Task brief:
Give the number of lines in these entries that contain the string "Workshops", with no further comment.

::: Listed records

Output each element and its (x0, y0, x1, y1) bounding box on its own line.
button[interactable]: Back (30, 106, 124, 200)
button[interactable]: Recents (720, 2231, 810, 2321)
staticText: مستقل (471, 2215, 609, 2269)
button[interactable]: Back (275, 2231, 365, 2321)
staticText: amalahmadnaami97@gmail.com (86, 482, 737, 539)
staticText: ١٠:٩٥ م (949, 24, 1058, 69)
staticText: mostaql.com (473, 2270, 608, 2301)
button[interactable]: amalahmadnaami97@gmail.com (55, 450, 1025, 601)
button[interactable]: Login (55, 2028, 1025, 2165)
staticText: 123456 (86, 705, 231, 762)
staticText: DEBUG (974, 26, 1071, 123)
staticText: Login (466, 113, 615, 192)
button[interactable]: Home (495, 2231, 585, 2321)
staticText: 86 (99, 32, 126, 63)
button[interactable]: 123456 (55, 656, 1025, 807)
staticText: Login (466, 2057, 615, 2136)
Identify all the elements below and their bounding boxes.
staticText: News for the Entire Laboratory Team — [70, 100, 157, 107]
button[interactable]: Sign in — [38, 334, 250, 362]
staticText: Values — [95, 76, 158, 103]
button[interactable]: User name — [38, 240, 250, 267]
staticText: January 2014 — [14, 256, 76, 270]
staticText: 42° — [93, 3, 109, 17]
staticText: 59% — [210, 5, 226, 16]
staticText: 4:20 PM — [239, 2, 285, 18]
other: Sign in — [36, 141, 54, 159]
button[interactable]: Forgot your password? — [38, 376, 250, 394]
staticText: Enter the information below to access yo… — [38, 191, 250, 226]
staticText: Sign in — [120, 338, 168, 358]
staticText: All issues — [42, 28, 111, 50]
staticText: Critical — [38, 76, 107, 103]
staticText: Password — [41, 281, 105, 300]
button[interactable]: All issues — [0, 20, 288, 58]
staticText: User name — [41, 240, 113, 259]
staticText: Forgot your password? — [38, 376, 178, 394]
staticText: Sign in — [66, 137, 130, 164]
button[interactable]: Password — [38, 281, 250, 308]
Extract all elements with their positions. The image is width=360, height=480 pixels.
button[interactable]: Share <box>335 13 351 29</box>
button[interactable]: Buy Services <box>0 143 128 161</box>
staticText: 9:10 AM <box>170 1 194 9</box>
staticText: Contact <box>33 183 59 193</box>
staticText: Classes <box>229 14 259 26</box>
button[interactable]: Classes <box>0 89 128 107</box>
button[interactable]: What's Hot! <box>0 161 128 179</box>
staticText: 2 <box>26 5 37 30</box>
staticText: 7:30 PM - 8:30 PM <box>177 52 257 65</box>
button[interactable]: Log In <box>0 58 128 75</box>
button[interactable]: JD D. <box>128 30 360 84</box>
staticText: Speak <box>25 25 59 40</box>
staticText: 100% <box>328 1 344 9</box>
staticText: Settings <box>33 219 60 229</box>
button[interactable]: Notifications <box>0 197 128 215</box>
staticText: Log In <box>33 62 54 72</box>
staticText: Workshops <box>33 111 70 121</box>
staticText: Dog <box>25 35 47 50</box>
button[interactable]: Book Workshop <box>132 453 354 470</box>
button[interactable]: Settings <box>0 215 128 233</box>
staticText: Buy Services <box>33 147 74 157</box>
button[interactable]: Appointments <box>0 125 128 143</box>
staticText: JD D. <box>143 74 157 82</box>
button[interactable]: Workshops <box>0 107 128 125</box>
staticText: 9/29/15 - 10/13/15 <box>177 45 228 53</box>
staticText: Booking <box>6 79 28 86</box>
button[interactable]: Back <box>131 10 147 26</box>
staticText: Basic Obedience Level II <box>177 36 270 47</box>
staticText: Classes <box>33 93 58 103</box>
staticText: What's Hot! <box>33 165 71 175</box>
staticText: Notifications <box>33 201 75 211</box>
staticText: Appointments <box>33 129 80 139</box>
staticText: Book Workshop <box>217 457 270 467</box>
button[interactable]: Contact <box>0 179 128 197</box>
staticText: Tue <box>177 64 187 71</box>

::::::

Completed exercise:
2